Adv Spark Programming - Broadcast Variables Example (Python)

Say, we have an array of strings that might be loaded from a file on the driver. Here it is defined inside the code. This array of strings contains the common words.

commonWords = ["a", "an", "the", "of", "at", "is", "am","are","this","that","at", "in", "or", "and", "or", "not", "be", "for", "to", "it"]

Let's convert this array into a Map. Looking up for a word in a map becomes really fast as compared to an array.

commonWordsMap = {}

for word in commonWords:
    commonWordsMap[word] = 1

Then we create a broadcast variable using sc.broadcast method of spark context and passing our map as the argument.

commonWordsBC = sc.broadcast(commonWordsMap)

Next, we create our rdd using a file located in HDFS. Here each record will be a string because a textinputformat is being used by default.

file = sc.textFile("/data/mr/wordcount/input/big.txt")

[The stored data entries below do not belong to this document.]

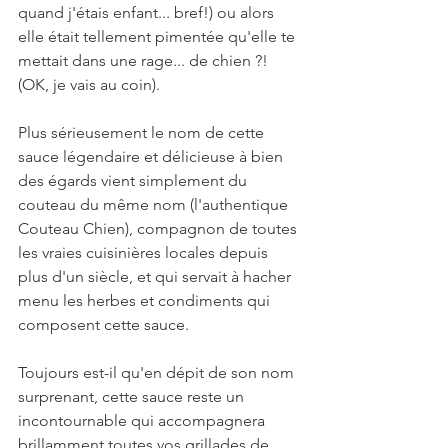
quand j'étais enfant... bref!) ou alors 
elle était tellement pimentée qu'elle te 
mettait dans une rage... de chien ?! 
(OK, je vais au coin).
Plus sérieusement le nom de cette 
sauce légendaire et délicieuse à bien 
des égards vient simplement du 
couteau du même nom (l'authentique 
Couteau Chien), compagnon de toutes 
les vraies cuisinières locales depuis 
plus d'un siècle, et qui servait à hacher 
menu les herbes et condiments qui 
composent cette sauce.
Toujours est-il qu'en dépit de son nom 
surprenant, cette sauce reste un 
incontournable qui accompagnera 
brillamment toutes vos grillades de 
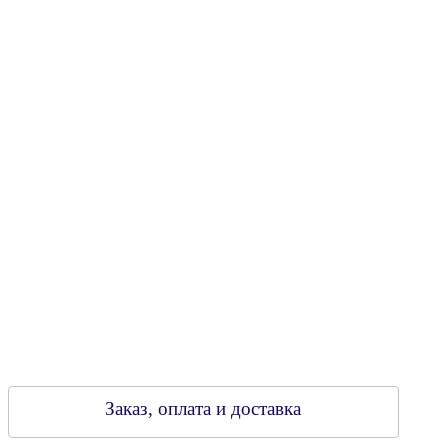
Юридический адрес: 213805, г. Бобруйск, пер. Расковой, 9
УНН 790313889
Свидетельство о регистрации
790313889 от 14.03.2006 г.
Регистрирующий орган: Бобруйский горисполком,
Зарегестрирован в торговом реестре 29.02.2016
Заказ, оплата и доставка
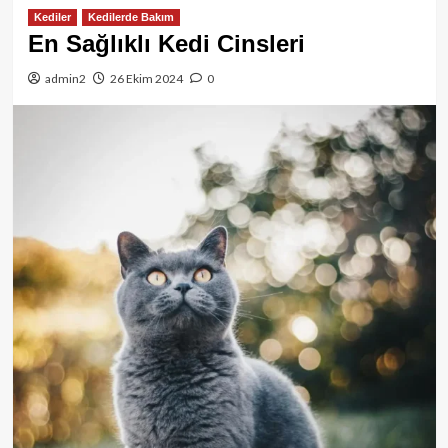
Kediler
Kedilerde Bakım
En Sağlıklı Kedi Cinsleri
admin2
26 Ekim 2024
0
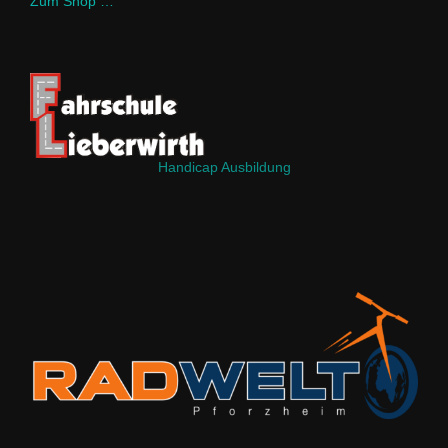
Zum Shop …
Handicap Ausbildung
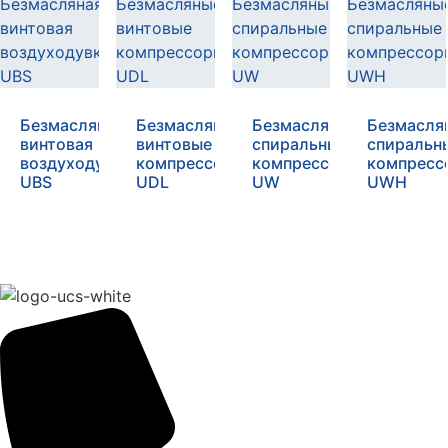
Безмасляная
Безмасляные
Безмасляные
Безмасля
винтовая
винтовые
спиральные
спиральн
воздуходувка
компрессоры
компрессоры
компресс
UBS
UDL
UW
UWH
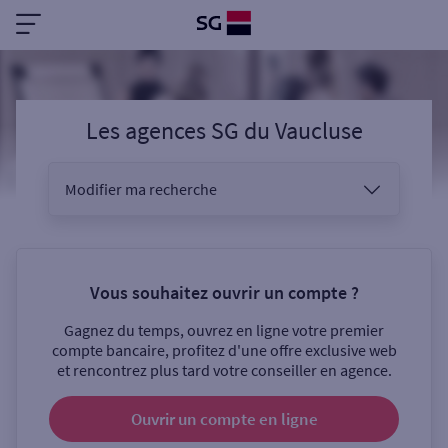
Les agences SG
du
Vaucluse
Modifier ma recherche
Vous êtes
Vous souhaitez ouvrir un compte ?
Gagnez du temps, ouvrez en ligne votre premier
Sélectionnez votre recherche
compte bancaire, profitez d'une offre exclusive web
et rencontrez plus tard votre conseiller en agence.
Ouvrir un compte
en ligne
Ouverte le samedi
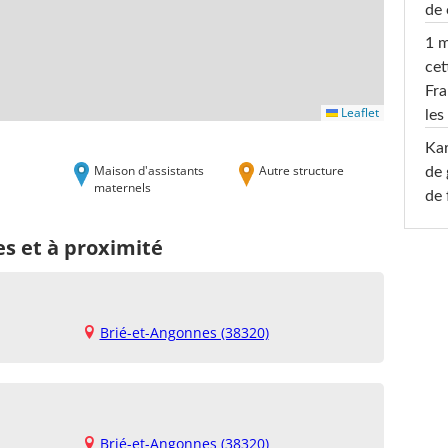
de 
1 m
cet
Fra
Leaflet
les
Ka
Maison d'assistants
Autre structure
de 
maternels
de 
s et à proximité
Brié-et-Angonnes (38320)
Brié-et-Angonnes (38320)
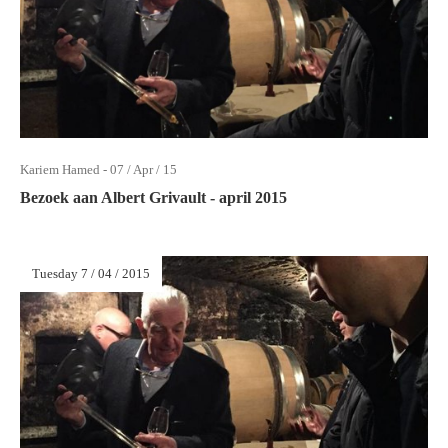
Kariem Hamed - 07 / Apr / 15
Bezoek aan Albert Grivault - april 2015
Tuesday 7 / 04 / 2015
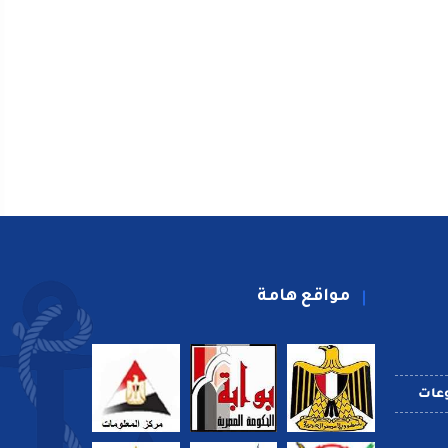
مواقع هامة
عات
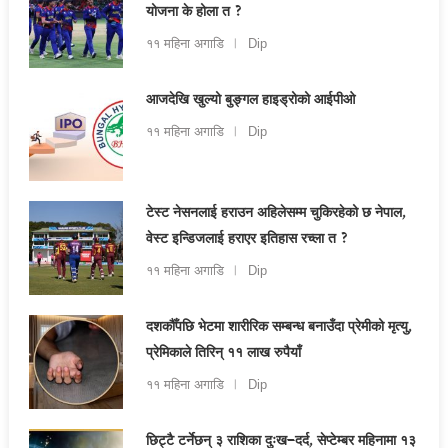
योजना के होला त ?
११ महिना अगाडि
Dip
आजदेखि खुल्यो बुङ्गल हाइड्रोको आईपीओ
११ महिना अगाडि
Dip
टेस्ट नेसनलाई हराउन अहिलेसम्म चुकिरहेको छ नेपाल,
वेस्ट इन्डिजलाई हराएर इतिहास रच्ला त ?
११ महिना अगाडि
Dip
दशकौँपछि भेटमा शारीरिक सम्बन्ध बनाउँदा प्रेमीको मृत्यु,
प्रेमिकाले तिरिन् ११ लाख रुपैयाँ
११ महिना अगाडि
Dip
छिट्टै टर्नेछन् ३ राशिका दुःख–दर्द, सेप्टेम्बर महिनामा १३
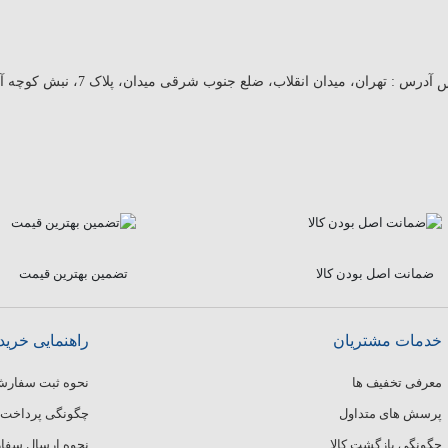
آدرس :
تهران، میدان انقلاب، ضلع جنوب شرقی میدان، پلاک 7، نبش کوچه آبرو
ضمانت اصل بودن کالا
تضمین بهترین قیمت
خدمات مشتریان
راهنمایی خرید
معرفی تخفیف ها
نحوه ثبت سفار
پرسش های متداول
چگونگی پرداخت
چگونگی بازگشت کالا
نحوه ارسال سف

Afterward, we define a function toWords which breaks down a line into an array of words that are not in the common words map accessed via the broadcast variable.

def toWords(line):  
    words = line.split(" ")
    output = [];
    for word in words:
        cleanWord = word.lower().strip().replace("[^a-z]","")
        if not cleanWord in commonWordsBC.value:
            output.append(cleanWord)
    return output

Then we call this function using a flatMap resulting in RDD of uncommon words.